A new look into Americans’ views on health privacy from Morning Consult provides a current snapshot on citizens’ concerned embrace of technology — worried pragmatism, let’s call it.
This ambivalence will flavor how health citizens will adopt and adapt to the growing digitization of health care, and challenge the healthcare ecosystem’s assumption that patients and caregivers will universally, uniformly engage with medical tools and apps and technologies.
More Boomers are concerned with health data app privacy than Gen Z consumers, as the chart illustrates.
46% of U.S. adults said that health monitoring apps were not an invasion of privacy; 32% said they were, Morning Consult found.
Even so, 2 in 3 adults said they would likely get an app to track a medical condition that was approved by the FDA.
At the same time, 2 in 3 people were also concerned aobut the privacy of their health information on apps.
And there’s the ambivalence of “concerned embrace” of digital health. The phrase “concerned embrace” was coined in a 2017 Deloitte consumer study on mobile technology trends.
That ethos now pertains to post-pandemic health consumers’ growing use of wearable tech, remote health monitoring, and mobile apps for self-care and chronic condition management.
Morning Consult polled 2,200 U.S. adults in late September 2021, a year and a half into the COVID-19 pandemic.
That timing is important because the coronavirus re-shaped how people perceived public and individual health, and the growing opportunity to adopt digital health tools for contactless care and care at-home and closer-to-home.
The most popular ways people currently track their health is for exercise, sleep, weight, diet and food, and blood pressure.
Looking to what people would like to track, blood pressure is first most in demand (for 37% of U.S. consumers), followed by exercise, sleep, weight, nutrition, and then new things like medication, mental health, mood, meditation, and blood sugar all attracting at least 1 in 5 new health tracking people.
The biggest deltas in terms of growing interesting are seen in this survey for:
- Blood pressure, doubling in interest from 18% current tracking to 37% looking to track in the future
- Blood sugar or diabetes, by 2.5 times (10% to 26%)
- Mood nearly doubling in interest to 24%
- Medication management more than doubling to 28%, and
- Mental health nearly doubling to 25%.
FDA clearance makes a difference in peoples’ trust with health apps, with 2 in 3 U.S. consumers likely to use an FDA-approved health tracking tool. Only 20% of people said they wouldn’t be likely to use such a digital health device.
Other research recently conducted by Morning Consult looks into peoples’ trust in institutions, such as government, financial services, media, and indeed, with technology.
For many years, tech held high trust-equity with consumers, attracted to the convenience of mobile phones and ecommerce, and connections via social media.
Today, not so much…as we see Facebook facing greater political and regulatory scrutiny in the U.S. Google confronting similar pressures in the European Union, and growing privacy breaches facing citizens the world over. For our planning forecast and building in privacy-by-design, we should expect growing concerned-embraces of tech among the mainstream of people.

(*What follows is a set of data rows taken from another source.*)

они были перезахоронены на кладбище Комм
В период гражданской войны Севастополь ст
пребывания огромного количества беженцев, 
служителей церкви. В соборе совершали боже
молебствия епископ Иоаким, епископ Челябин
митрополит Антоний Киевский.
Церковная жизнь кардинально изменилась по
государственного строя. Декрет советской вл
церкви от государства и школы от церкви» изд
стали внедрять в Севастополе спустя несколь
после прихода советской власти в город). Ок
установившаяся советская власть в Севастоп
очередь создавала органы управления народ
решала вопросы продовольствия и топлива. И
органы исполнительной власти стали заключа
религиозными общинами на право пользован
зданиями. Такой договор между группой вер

Health Populi’s Hot Points: The latest IQVIA report on digital health apps includes an in-depth analysis of regulatory pathways across countries. The digital therapeutics wheel shown here from IQVIA’s work illustrates some of the digital health tools with a lens on various national and regional regulatory regimes evaluating each of them.
These efforts, each assessing evidence bases and real-world information, will help to bolster health citizens’ confident adoption in the tools when they are cleared or approved by the agencies.

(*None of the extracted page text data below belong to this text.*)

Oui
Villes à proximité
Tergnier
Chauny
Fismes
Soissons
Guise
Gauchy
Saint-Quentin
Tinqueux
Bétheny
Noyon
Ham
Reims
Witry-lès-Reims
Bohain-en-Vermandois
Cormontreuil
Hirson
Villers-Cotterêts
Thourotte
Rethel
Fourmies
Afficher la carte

In the wake of COVID-19, one key learning of people living through the public health crisis is gaining a greater understanding of and appreciation for the work of the FDA and other regulators who aim to ensure public safety and health produce efficacy. [This isn’t a universal belief among all health citizens, but a majority still embracing science for medicine].
Rational and evidence-based regulation for digital health tools that bake software into self-care, coupled with peoples’ growing health engagement, are setting the stage for digital health adoption in peoples’ hands as homes continue to morph into personal and family health hubs and new home care life-flows.
Adopting privacy-by-design as a rule — through the eyes and values of end-users — should be front-of-mind among all digital health innovators.